You don’t have a talent problem—you have a queueing problem

A pre-IPO fintech called us when their “10x hires” couldn’t move faster than the legacy team. On Wednesdays, PRs waited ~30 hours for review. CI sat “queued” for 15–25 minutes on peak branches. Staging environments were shared and frequently wedged. The VP asked for more headcount; we found a hidden queue.

I’ve seen this movie. When devs wait on humans, shared infra, or bespoke tools, throughput flatlines no matter how senior the team is. The fix isn’t heroics—it’s measurement and a paved road that removes hand-offs by default.

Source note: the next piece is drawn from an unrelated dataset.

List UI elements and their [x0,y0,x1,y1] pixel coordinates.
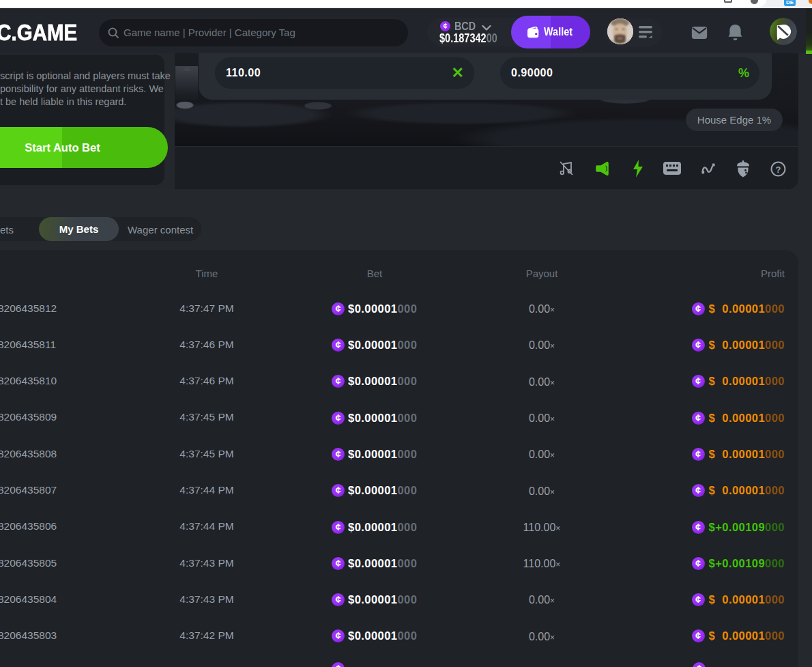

Measure friction you can actually act on

Forget vanity metrics. Measure the waits that gate flow. Keep it simple and aligned to DORA/SPACE without creeping on individuals.

Track these five first:

  • PR cycle time: opened → merged median. Target: < 24h for trunk-based teams, < 48h for others.
  • First review response time: opened → first review. Target: < 2h during business hours.
  • CI queue vs runtime: run_started_at – created_at vs duration. Queue should be < 10% of runtime.
  • Flaky test rate: % of tests that both fail and pass without code change over a week. Target: < 2%.
  • Env provision lead time: PR opened → preview env healthy. Target: < 15 min.

Nice-to-haves once the basics are green:

  • Batch size: median LOC per PR (keep < 300 LOC).
  • Revert rate within 7 days (aim < 2%).
  • Waiting WIP: branches > 24h stale.

Don’t measure devs—measure systems. Aggregate at repo/team level. No keystroke nonsense.

Instrument in days, not months (no data lake required)

You can get to a credible dashboard with gh, jq, and a sheet/db. Start there; upgrade later.

  • PR metrics to CSV:
# Last 14 days of merged PRs with created/merged/reviews
gh pr list --state merged --limit 200 \
  --search "merged:>=$(date -v-14d +%Y-%m-%d)" \
  --json number,createdAt,mergedAt,reviews,author | \
  jq -r '.[] | [.number, .createdAt, .mergedAt, (.reviews[]?.submittedAt // null)] | @csv' > pr_metrics.csv
  • CI queue time from GitHub Actions:
# Compare created_at (queued) to run_started_at
gh run list --limit 200 --json databaseId,createdAt,runStartedAt,durationMs | \
  jq -r '.[] | [.databaseId, .createdAt, .runStartedAt, .durationMs] | @csv' > ci_runs.csv
  • Flaky test detection (JUnit):
# Count tests that failed at least once and later passed with no code changes
# Example sketch: parse recent JUnit XMLs and join on test identifiers
# Use a small script or a tool like `flaky` or `pytest-rerunfailures` to tag flakies
  • Throw it into something the team sees daily (Datadog, Grafana, Looker, even a Google Sheet). Annotate changes so you can correlate fixes to outcomes.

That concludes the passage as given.